◆ Work instructions ◆
Scan the records and identify every line in which the string "geleceğe" occurs, then return those lines.
*** Opening Data excerpts ***
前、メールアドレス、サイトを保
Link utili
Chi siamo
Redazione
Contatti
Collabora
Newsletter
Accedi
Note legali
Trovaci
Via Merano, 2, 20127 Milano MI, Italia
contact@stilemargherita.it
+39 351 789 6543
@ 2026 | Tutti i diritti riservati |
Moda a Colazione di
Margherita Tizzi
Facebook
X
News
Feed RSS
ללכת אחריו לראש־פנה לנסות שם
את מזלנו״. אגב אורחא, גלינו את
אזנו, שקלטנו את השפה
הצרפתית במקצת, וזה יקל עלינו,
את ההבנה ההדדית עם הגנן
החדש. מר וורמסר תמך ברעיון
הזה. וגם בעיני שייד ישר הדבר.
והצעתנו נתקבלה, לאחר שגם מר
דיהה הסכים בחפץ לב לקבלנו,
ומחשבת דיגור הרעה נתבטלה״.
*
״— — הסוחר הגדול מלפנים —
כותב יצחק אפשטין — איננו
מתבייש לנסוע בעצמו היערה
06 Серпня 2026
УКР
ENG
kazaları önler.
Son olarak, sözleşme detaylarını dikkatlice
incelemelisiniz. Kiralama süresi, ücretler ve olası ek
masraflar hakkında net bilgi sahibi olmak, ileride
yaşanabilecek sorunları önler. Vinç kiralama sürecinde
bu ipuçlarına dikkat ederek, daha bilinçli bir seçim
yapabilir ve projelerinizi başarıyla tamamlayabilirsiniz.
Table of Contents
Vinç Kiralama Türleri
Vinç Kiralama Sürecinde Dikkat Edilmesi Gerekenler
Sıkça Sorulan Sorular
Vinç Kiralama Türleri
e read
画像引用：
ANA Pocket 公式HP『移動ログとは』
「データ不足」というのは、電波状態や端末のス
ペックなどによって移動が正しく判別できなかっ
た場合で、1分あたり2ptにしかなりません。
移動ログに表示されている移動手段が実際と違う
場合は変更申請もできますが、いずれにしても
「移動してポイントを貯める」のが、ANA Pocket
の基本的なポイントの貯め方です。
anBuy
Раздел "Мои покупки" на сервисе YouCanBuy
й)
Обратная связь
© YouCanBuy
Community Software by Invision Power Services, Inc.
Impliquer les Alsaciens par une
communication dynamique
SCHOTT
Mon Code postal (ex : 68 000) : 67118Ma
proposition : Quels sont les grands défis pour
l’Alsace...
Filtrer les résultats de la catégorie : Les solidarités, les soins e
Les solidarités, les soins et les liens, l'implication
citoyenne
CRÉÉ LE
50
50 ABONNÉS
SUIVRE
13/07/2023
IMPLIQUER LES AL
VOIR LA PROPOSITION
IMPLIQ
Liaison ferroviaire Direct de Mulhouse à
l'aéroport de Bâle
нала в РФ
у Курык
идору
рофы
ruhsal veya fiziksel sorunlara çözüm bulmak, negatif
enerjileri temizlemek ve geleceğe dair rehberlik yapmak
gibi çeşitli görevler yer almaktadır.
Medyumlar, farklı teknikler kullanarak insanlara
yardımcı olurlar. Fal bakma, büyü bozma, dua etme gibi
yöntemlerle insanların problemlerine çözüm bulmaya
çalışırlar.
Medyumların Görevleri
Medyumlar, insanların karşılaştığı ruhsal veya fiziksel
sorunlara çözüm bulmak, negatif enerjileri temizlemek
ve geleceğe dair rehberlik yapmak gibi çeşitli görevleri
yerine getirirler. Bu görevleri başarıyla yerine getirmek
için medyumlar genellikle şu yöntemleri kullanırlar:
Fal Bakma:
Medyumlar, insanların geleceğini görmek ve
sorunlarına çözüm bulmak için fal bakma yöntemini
*** Closing Data excerpts ***
◆ Finished task ◆
enerjileri temizlemek ve geleceğe dair rehberlik yapmak
ve geleceğe dair rehberlik yapmak gibi çeşitli görevleri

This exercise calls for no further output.